One of the main things I learned while writing The Case Against Education: Contrary to almost everyone, student loans are virtually the least objectionable government subsidy for college.  Why?  As you know, I firmly subscribe to the view that – from a social point of view – Americans spend far too long in school.  Student loans are benign because they do almost nothing to increase schooling.

The key facts I learned:

1. While the federal government originates over a hundred billion dollars worth of loans each year, most of the loan is not a subsidy.  The highest-quality estimate of the average 2010-2020 subsidy is 12% of the face value of the loan.  Not 12-percentage points per year, mind you, but 12% of the face value total.  On an annual basis, that’s 4% of all government subsidies for higher education.  In 2011, that comes to merely $13 billion a year. 

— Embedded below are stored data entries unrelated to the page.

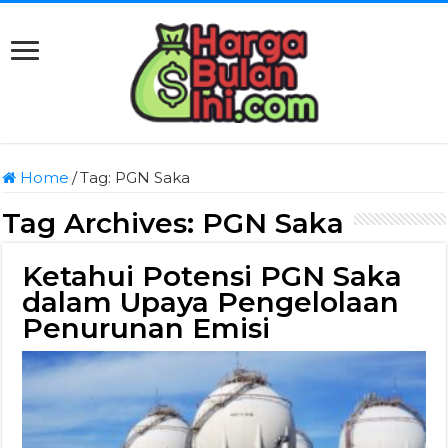
Home
/
Tag:
PGN Saka
Tag Archives:
PGN Saka
Ketahui Potensi PGN Saka
dalam Upaya Pengelolaan
Penurunan Emisi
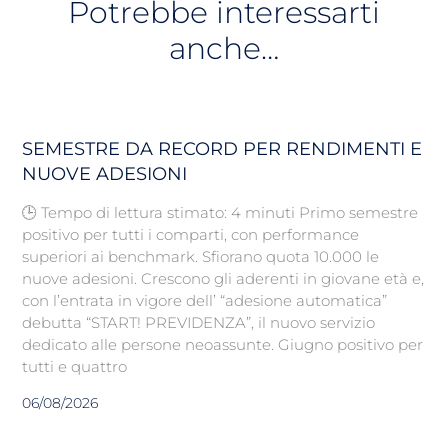
Potrebbe interessarti
anche…
SEMESTRE DA RECORD PER RENDIMENTI E
NUOVE ADESIONI
🕒 Tempo di lettura stimato: 4 minuti Primo semestre
positivo per tutti i comparti, con performance
superiori ai benchmark. Sfiorano quota 10.000 le
nuove adesioni. Crescono gli aderenti in giovane età e,
con l’entrata in vigore dell’ “adesione automatica”
debutta “START! PREVIDENZA”, il nuovo servizio
dedicato alle persone neoassunte. Giugno positivo per
tutti e quattro
06/08/2026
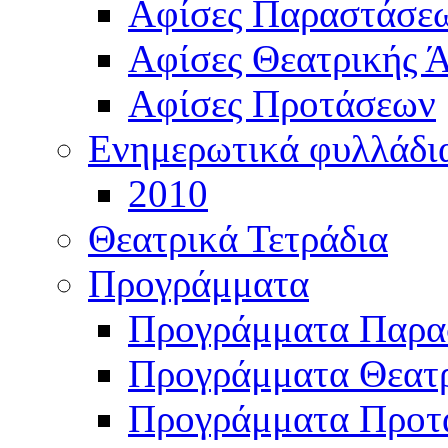
Αφίσες Παραστάσε
Αφίσες Θεατρικής Ά
Αφίσες Προτάσεων
Ενημερωτικά φυλλάδι
2010
Θεατρικά Τετράδια
Προγράμματα
Προγράμματα Παρα
Προγράμματα Θεατρ
Προγράμματα Προτ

2. Contrary to the credit market imperfections story, loan subsidies have about as much effect per dollar on college attendance as tuition cuts.  The reason, on reflection, is pretty obvious: “Giving” people money for tuition isn’t very motivating if they know they’ll eventually have to repay what they received.  Loan subsidies sweeten the deal, but knowing you’ll effectively have to repay 88% of what you borrow is only slightly more enticing than knowing you’ll have to repay 100% of what you borrow. 

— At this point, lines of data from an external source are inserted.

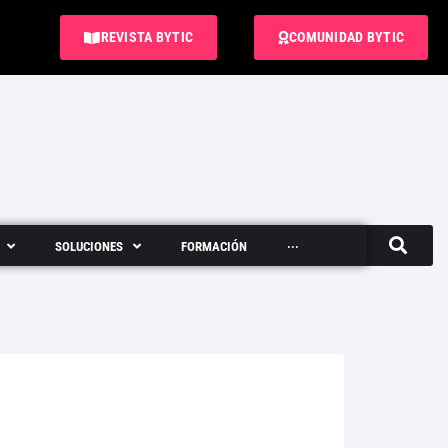
REVISTA BYTIC
COMUNIDAD BYTIC
SOLUCIONES
FORMACIÓN
···
Semanario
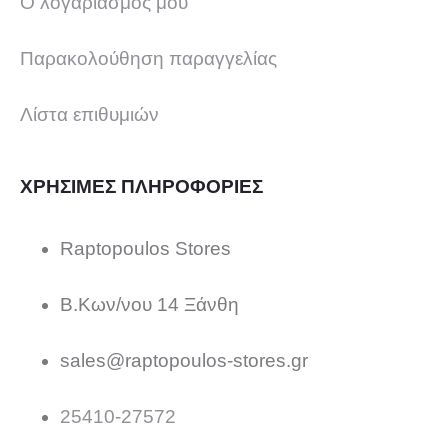
Ο λογαριασμός μου
Παρακολούθηση παραγγελίας
Λίστα επιθυμιών
ΧΡΗΣΙΜΕΣ ΠΛΗΡΟΦΟΡΙΕΣ
Raptopoulos Stores
Β.Κων/νου 14 Ξάνθη
sales@raptopoulos-stores.gr
25410-27572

But isn’t it awful that student loans survive bankruptcy?  It’s definitely awful for unemployed college graduates – and even worse for dropouts.  For society, however, it’s for the best.  If borrowers could escape student debt via bankruptcy, taxpayers would make up the difference.  This would probably substantially raise the implicit loan subsidy.  And if I’m right about the social value of education, that’s bad.

Still, as long as policy-makers ignore all the complaining about social loans and bankruptcy, the complaining serves a useful social function.  I strongly suspect that few 18-year-olds fully realize how hard it is to weasel out of their student loans.  The more often they hear pundits moan, “You can’t escape student loans with bankruptcy!  How terrible!” the scarier borrowing gets – and the less likely kids are to borrow or attend. 

It’s great that education reformers are talking about student loans and bankruptcy.  Our goal, however, should not be to change bankruptcy law, but to publicize it.